● **RECORDS SUPPLIED**
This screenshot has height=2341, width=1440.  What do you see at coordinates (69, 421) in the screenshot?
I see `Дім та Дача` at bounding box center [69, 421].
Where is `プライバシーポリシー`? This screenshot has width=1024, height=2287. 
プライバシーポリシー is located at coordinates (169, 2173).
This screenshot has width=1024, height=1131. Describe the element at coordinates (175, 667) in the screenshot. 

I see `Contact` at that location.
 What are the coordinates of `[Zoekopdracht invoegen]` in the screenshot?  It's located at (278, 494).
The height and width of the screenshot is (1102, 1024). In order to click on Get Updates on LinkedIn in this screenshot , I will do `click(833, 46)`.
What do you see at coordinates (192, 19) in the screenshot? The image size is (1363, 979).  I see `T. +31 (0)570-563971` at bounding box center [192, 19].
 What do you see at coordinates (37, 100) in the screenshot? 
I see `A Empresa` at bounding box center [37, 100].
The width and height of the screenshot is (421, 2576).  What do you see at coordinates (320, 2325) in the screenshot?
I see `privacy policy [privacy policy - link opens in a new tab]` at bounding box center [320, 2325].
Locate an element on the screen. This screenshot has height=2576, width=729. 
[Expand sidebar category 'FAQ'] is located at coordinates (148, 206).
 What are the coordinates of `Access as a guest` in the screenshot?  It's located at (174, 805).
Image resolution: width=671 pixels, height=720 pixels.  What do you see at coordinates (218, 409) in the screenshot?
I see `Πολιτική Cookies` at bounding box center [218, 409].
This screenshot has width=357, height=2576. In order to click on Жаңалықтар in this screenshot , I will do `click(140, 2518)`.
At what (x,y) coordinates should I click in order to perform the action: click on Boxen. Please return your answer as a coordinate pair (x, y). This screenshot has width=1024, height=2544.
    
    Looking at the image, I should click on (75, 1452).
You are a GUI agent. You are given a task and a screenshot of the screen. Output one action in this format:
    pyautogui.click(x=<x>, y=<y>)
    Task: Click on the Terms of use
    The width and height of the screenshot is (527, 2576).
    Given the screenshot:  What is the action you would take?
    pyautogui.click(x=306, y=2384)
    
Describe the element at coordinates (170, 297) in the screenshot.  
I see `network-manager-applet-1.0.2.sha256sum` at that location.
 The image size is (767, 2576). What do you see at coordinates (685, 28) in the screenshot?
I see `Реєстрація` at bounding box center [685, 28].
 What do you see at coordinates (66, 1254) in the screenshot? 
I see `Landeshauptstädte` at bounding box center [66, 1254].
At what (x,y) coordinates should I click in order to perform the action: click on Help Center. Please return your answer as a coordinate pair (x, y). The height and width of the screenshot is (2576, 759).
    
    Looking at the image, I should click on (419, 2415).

● **TASK DETAILS**
Transcribe every record above exactly as it appears.

● **EXERCISE ANSWER**
This screenshot has height=2341, width=1440.  What do you see at coordinates (69, 421) in the screenshot?
I see `Дім та Дача` at bounding box center [69, 421].
Where is `プライバシーポリシー`? This screenshot has width=1024, height=2287. 
プライバシーポリシー is located at coordinates (169, 2173).
This screenshot has width=1024, height=1131. Describe the element at coordinates (175, 667) in the screenshot. 

I see `Contact` at that location.
 What are the coordinates of `[Zoekopdracht invoegen]` in the screenshot?  It's located at (278, 494).
The height and width of the screenshot is (1102, 1024). In order to click on Get Updates on LinkedIn in this screenshot , I will do `click(833, 46)`.
What do you see at coordinates (192, 19) in the screenshot? The image size is (1363, 979).  I see `T. +31 (0)570-563971` at bounding box center [192, 19].
 What do you see at coordinates (37, 100) in the screenshot? 
I see `A Empresa` at bounding box center [37, 100].
The width and height of the screenshot is (421, 2576).  What do you see at coordinates (320, 2325) in the screenshot?
I see `privacy policy [privacy policy - link opens in a new tab]` at bounding box center [320, 2325].
Locate an element on the screen. This screenshot has height=2576, width=729. 
[Expand sidebar category 'FAQ'] is located at coordinates (148, 206).
 What are the coordinates of `Access as a guest` in the screenshot?  It's located at (174, 805).
Image resolution: width=671 pixels, height=720 pixels.  What do you see at coordinates (218, 409) in the screenshot?
I see `Πολιτική Cookies` at bounding box center [218, 409].
This screenshot has width=357, height=2576. In order to click on Жаңалықтар in this screenshot , I will do `click(140, 2518)`.
At what (x,y) coordinates should I click in order to perform the action: click on Boxen. Please return your answer as a coordinate pair (x, y). This screenshot has width=1024, height=2544.
    
    Looking at the image, I should click on (75, 1452).
You are a GUI agent. You are given a task and a screenshot of the screen. Output one action in this format:
    pyautogui.click(x=<x>, y=<y>)
    Task: Click on the Terms of use
    The width and height of the screenshot is (527, 2576).
    Given the screenshot:  What is the action you would take?
    pyautogui.click(x=306, y=2384)
    
Describe the element at coordinates (170, 297) in the screenshot.  
I see `network-manager-applet-1.0.2.sha256sum` at that location.
 The image size is (767, 2576). What do you see at coordinates (685, 28) in the screenshot?
I see `Реєстрація` at bounding box center [685, 28].
 What do you see at coordinates (66, 1254) in the screenshot? 
I see `Landeshauptstädte` at bounding box center [66, 1254].
At what (x,y) coordinates should I click in order to perform the action: click on Help Center. Please return your answer as a coordinate pair (x, y). The height and width of the screenshot is (2576, 759).
    
    Looking at the image, I should click on (419, 2415).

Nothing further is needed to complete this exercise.